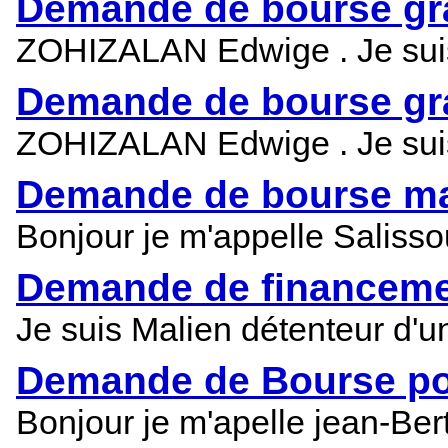
Demande de bourse gra
ZOHIZALAN Edwige . Je suis t
Demande de bourse gra
ZOHIZALAN Edwige . Je suis t
Demande de bourse mas
Bonjour je m'appelle Salisso
Demande de financemen
Je suis Malien détenteur d'u
Demande de Bourse pou
Bonjour je m'apelle jean-Ber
+ + +
• WHAT THE TASK REQUIRES:
Would you return the entries verbatim, minus any images?

• RESPONSE TO THIS TASK:
Demande de bourse gra
ZOHIZALAN Edwige . Je suis t
Demande de bourse gra
ZOHIZALAN Edwige . Je suis t
Demande de bourse mas
Bonjour je m'appelle Salisso
Demande de financemen
Je suis Malien détenteur d'u
Demande de Bourse pou
Bonjour je m'apelle jean-Ber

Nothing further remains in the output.